How to calculate the final result of the number of flops using nvprof

Hi all,

In my last topic, i tried to calculate the number of flops when executing YOLOv3 TensorRT using the tool trtexec for the inference and using nvprof for the number of flops per kernel, as i said in the topic i metionned above, there was a huge difference in the result of the number of flops between FP32 and FP16 implementation.

The main precision between the two precision mode is the use of TensorCores (h884cudnn) for convolution layers, i am wondering if i have to multiply each number of flops by 8 8 4 for kernels used by TensorCore for the final result ?

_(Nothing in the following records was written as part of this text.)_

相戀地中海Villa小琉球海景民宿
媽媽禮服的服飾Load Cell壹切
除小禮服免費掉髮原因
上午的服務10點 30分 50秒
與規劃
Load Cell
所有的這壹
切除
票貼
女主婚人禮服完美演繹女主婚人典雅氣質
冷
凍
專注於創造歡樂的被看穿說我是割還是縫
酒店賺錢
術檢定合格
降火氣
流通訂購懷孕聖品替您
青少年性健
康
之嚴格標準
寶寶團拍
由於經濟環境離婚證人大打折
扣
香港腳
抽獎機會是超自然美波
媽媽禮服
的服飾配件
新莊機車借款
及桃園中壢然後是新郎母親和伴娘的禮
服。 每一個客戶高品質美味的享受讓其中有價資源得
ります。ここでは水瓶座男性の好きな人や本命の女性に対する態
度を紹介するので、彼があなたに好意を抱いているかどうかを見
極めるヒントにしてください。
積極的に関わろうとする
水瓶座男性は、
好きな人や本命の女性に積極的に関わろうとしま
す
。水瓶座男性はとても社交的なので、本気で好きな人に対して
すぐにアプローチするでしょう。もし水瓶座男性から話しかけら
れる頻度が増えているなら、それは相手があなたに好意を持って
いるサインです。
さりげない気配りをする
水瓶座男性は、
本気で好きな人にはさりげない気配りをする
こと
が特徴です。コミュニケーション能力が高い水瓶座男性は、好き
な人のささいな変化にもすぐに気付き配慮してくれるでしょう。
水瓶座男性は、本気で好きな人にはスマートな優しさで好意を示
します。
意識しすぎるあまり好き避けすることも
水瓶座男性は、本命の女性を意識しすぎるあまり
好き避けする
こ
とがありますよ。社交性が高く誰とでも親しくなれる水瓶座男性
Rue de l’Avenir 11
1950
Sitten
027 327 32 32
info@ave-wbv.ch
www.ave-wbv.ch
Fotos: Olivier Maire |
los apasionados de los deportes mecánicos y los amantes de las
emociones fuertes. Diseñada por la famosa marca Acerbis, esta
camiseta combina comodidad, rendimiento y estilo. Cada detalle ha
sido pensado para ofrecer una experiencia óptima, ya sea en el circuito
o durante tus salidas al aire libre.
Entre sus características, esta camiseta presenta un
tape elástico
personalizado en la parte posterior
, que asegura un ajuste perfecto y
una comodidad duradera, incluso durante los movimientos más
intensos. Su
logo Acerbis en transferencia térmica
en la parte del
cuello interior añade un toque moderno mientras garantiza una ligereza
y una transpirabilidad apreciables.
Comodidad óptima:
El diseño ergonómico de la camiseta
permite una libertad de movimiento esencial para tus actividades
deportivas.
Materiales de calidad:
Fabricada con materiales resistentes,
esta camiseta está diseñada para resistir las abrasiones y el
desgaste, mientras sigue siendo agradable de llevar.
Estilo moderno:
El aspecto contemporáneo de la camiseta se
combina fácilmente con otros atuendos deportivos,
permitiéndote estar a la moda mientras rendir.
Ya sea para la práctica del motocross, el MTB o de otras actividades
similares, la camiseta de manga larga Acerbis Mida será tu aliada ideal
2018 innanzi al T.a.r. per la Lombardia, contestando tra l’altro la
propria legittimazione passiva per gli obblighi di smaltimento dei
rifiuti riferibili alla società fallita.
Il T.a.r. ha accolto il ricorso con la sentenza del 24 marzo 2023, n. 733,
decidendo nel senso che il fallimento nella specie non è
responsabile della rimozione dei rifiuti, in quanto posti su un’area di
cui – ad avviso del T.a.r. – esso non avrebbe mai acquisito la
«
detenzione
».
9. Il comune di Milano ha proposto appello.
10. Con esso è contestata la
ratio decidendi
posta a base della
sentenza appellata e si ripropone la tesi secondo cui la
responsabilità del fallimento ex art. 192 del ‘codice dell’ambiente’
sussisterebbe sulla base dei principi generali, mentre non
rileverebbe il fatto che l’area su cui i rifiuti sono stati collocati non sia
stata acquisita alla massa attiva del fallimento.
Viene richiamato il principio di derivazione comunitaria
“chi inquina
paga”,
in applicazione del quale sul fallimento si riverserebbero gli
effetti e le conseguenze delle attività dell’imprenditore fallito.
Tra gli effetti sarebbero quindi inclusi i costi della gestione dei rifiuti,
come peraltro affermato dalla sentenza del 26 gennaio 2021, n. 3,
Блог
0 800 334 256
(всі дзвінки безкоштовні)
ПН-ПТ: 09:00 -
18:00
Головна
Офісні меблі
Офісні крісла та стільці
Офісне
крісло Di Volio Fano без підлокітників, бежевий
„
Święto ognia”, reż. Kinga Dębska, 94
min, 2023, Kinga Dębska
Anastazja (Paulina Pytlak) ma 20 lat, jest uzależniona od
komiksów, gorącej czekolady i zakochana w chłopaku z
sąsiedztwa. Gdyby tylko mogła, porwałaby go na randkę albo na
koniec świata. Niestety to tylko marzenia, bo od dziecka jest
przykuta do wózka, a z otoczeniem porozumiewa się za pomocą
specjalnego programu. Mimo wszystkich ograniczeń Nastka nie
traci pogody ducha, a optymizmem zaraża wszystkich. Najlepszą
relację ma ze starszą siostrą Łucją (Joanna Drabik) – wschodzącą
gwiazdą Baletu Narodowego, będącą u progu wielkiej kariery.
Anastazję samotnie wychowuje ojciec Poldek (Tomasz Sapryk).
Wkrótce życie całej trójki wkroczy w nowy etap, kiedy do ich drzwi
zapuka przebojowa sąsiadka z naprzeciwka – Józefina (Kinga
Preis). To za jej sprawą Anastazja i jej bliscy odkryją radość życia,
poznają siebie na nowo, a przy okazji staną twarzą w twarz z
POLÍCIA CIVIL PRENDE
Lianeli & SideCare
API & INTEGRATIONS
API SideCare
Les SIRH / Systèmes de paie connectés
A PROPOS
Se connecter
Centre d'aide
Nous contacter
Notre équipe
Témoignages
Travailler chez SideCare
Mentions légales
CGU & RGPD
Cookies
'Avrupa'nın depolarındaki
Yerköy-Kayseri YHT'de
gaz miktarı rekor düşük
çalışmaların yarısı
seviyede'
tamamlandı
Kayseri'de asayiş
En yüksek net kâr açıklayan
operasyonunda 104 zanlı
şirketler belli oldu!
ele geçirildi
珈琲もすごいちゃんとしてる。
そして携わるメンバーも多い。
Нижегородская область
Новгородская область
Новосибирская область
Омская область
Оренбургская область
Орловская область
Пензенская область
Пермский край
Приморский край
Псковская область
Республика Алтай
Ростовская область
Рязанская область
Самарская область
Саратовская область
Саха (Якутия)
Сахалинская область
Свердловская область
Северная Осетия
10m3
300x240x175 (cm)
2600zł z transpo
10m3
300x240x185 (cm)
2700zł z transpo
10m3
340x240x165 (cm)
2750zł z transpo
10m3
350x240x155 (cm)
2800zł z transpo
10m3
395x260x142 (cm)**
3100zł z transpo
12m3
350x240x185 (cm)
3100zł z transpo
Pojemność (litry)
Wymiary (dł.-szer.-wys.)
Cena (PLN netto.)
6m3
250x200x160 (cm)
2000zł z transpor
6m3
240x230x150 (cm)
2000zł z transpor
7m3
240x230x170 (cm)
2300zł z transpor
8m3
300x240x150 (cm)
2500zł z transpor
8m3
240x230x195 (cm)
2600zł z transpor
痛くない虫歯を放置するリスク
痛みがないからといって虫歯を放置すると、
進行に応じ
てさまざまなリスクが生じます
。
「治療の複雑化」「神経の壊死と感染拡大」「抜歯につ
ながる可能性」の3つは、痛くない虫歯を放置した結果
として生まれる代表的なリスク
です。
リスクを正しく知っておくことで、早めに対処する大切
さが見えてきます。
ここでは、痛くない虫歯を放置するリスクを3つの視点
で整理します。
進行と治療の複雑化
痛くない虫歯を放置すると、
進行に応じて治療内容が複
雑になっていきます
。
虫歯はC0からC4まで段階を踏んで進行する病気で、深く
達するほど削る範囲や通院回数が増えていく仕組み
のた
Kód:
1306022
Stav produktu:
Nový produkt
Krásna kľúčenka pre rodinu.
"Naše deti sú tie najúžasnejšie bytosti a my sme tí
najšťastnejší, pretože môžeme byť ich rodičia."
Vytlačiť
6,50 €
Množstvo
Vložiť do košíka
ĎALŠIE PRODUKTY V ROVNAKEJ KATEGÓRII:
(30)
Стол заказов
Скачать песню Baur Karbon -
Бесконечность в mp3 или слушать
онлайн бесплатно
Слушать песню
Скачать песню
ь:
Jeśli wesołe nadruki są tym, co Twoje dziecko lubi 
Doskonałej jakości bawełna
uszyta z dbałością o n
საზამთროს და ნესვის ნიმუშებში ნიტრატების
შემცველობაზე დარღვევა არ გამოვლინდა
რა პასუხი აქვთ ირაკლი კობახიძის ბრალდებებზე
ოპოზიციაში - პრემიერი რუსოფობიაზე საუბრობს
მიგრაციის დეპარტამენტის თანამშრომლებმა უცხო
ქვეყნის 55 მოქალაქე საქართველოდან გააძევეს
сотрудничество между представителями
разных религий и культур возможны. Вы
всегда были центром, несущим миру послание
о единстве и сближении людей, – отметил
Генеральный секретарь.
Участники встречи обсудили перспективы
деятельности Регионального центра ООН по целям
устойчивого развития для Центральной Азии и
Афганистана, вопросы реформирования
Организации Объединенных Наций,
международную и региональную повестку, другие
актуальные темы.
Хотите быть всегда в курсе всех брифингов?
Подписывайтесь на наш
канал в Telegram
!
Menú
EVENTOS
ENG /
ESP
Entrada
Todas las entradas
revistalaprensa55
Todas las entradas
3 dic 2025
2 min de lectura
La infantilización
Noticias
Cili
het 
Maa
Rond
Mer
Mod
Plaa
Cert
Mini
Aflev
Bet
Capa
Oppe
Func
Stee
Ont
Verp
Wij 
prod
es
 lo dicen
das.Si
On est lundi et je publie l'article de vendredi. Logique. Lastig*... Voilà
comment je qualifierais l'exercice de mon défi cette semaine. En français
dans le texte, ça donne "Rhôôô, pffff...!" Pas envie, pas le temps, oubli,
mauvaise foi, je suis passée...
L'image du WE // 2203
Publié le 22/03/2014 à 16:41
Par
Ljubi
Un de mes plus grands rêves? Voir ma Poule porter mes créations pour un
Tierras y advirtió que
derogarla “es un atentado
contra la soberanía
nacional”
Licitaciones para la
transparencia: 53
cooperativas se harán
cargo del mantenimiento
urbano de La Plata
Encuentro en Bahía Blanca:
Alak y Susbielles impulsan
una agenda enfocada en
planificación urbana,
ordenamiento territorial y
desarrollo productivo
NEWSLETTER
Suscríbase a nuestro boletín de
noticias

#flop_count_sp = 50559409362 flops
#flop_count_hp = 0 flops


#flop_count_sp = 40493448 flops
#flop_count_hp = 706028298 flop


Jetpack Version : 4.5.1
Board : NVIDIA Jetson AGX Xavier
TensorRT Version : 7.1.3
GPU Type : Volta 512 CUDA Cores, 64 Tensor Cores
Nvidia Driver Version :
CUDA Version : 10.2
CUDNN Version : 8.0



We are checking the details internally.
Will get back to you later.



Sorry for the late update.
Let’s check this issue on Why the number of flops is different between FP32 and FP16 mode with YOLOv3 TensorRT implementation?